# Battery life??



## ed4copies (Aug 11, 2010)

OK, this one comes out of left field!!

I have a great little camera!!  CanonSX110 that Dawn bought for me--I love it.  

Every time I start to use it without the power cord, it gives me the "low battery" signal and stops working.  Insert batteries, it's good to go for a little while, then drinks all the juice and demands more.

So, is there a battery that WORKS in these little cameras for more than a few minutes??

(I admit I buy cheap Duracell batteries, but I tried some real expensive ones from Best Buy, they lasted about 5 times of using the camera, then they died--at $5 a piece--is there a better answer?)

thanks for any input!!


----------



## Russianwolf (Aug 11, 2010)

My Fujifilm uses 4 AA batteries and specifically tells you to use the cheap Alkaline batteries and not the expensive lithium ions.

It does fine on battery life as long as Lillian doesn't leave it on. She's already lost the lense cap, so you can figure how often I'm changing batteries.


----------



## cnccutter (Aug 11, 2010)

Ed, I had the same camera. twice! the first one did the same thing as your and just was power hungry. I returned it and got a replacement and haven't had as bad of problem with the second one. a few weeks ago I bought a Nikon cool pic and the battery in it lasts for ever. i am guessing the canon is just a power hog in design.
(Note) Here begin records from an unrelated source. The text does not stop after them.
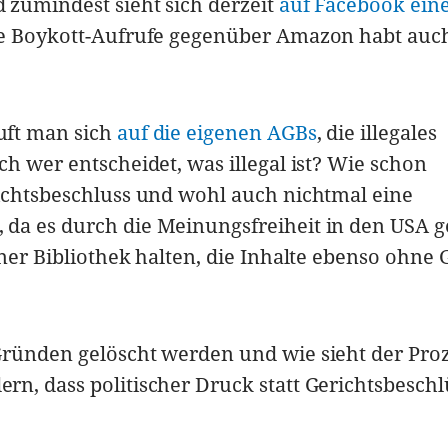
 zumindest sieht sich derzeit
auf Facebook ei
e Boykott-Aufrufe gegenüber Amazon habt auch
uft man sich
auf die eigenen AGBs
, die illegales
h wer entscheidet, was illegal ist? Wie schon
ichtsbeschluss und wohl auch nichtmal eine
da es durch die Meinungsfreiheit in den USA g
iner Bibliothek halten, die Inhalte ebenso ohne
Gründen gelöscht werden und wie sieht der Pro
n, dass politischer Druck statt Gerichtsbesch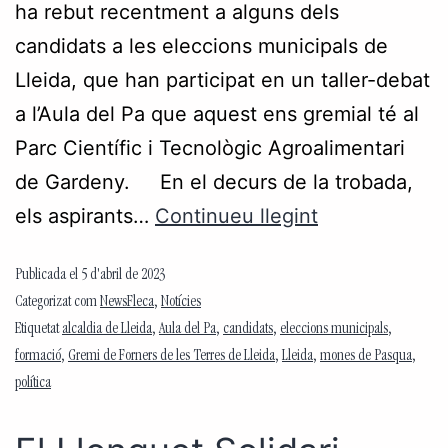
ha rebut recentment a alguns dels
candidats a les eleccions municipals de
Lleida, que han participat en un taller-debat
a l’Aula del Pa que aquest ens gremial té al
Parc Científic i Tecnològic Agroalimentari
de Gardeny. En el decurs de la trobada,
els aspirants…
Continueu llegint
Publicada el
5 d'abril de 2023
Categorizat com
NewsFleca
,
Notícies
Etiquetat
alcaldia de Lleida
,
Aula del Pa
,
candidats
,
eleccions municipals
,
formació
,
Gremi de Forners de les Terres de Lleida
,
Lleida
,
mones de Pasqua
,
política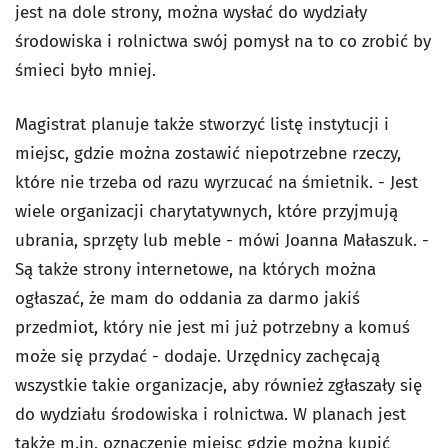
jest na dole strony, można wysłać do wydziały
środowiska i rolnictwa swój pomysł na to co zrobić by
śmieci było mniej.
Magistrat planuje także stworzyć listę instytucji i
miejsc, gdzie można zostawić niepotrzebne rzeczy,
które nie trzeba od razu wyrzucać na śmietnik. - Jest
wiele organizacji charytatywnych, które przyjmują
ubrania, sprzęty lub meble - mówi Joanna Małaszuk. -
Są także strony internetowe, na których można
ogłaszać, że mam do oddania za darmo jakiś
przedmiot, który nie jest mi już potrzebny a komuś
może się przydać - dodaje. Urzędnicy zachęcają
wszystkie takie organizacje, aby również zgłaszały się
do wydziału środowiska i rolnictwa. W planach jest
także m.in. oznaczenie miejsc gdzie można kupić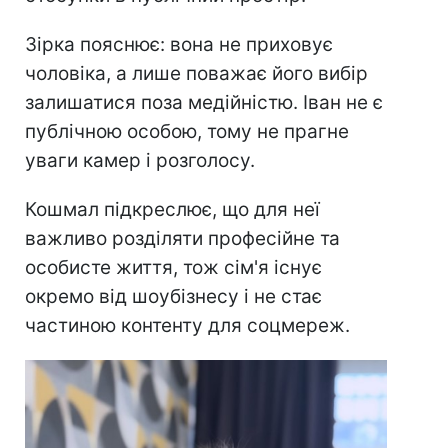
Зірка пояснює: вона не приховує
чоловіка, а лише поважає його вибір
залишатися поза медійністю. Іван не є
публічною особою, тому не прагне
уваги камер і розголосу.
Кошмал підкреслює, що для неї
важливо розділяти професійне та
особисте життя, тож сім'я існує
окремо від шоубізнесу і не стає
частиною контенту для соцмереж.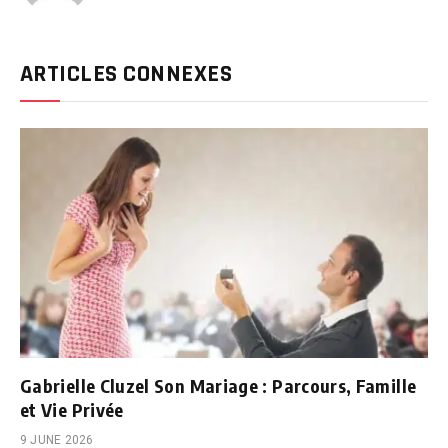
ARTICLES CONNEXES
Gabrielle Cluzel Son Mariage : Parcours, Famille
et Vie Privée
9 JUNE 2026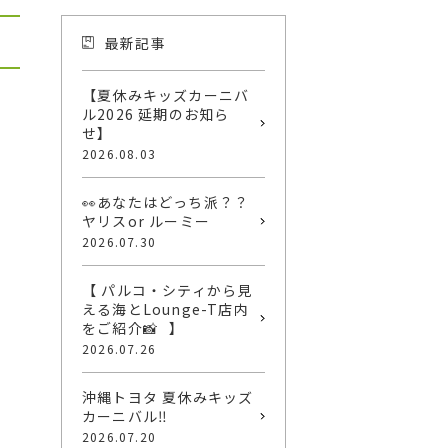
最新記事
【夏休みキッズカーニバ
ル2026 延期のお知ら
せ】
2026.08.03
👀あなたはどっち派？？
ヤリスor ルーミー
2026.07.30
【 パルコ・シティから見
える海とLounge-T店内
をご紹介📸⠀】
2026.07.26
沖縄トヨタ 夏休みキッズ
カーニバル‼️
2026.07.20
give Dawn a big hug and go out and get a new camera. at 5 bucks a shoot it wont take long to play for it in savings

Erik





ed4copies said:


> OK, this one comes out of left field!!
> 
> I have a great little camera!!  CanonSX110 that Dawn bought for me--I love it.
> 
> ...


----------



## Dudley Young (Aug 11, 2010)

That's not normal. Something is draining the batts. Call Canon and arrange to send it in for repair.


----------



## ed4copies (Aug 11, 2010)

Not a "replacement-worthy" problem.  I have a couple power cords, so there is one with the "light box" in the "photo lab" (ok, the basement at the office).  And I really do love this camera--I almost have learned how to use it.


----------



## andyk (Aug 11, 2010)

Problem is if it isn't right then the manufacturer cannot make changes. You wouldn't buy half-a**ed material for pen blanks and expect to sell it without complaints. I would take it back to the purchase location and complain. At the least they will give you an exact replacement...then you don't have to learn anything over.


----------



## ed4copies (Aug 11, 2010)

*Funny thing:*



andyk said:


> Problem is if it isn't right then the manufacturer cannot make changes. You wouldn't buy half-a**ed material for pen blanks and expect to sell it without complaints. I would take it back to the purchase location and complain. At the least they will give you an exact replacement...then you don't have to learn anything over.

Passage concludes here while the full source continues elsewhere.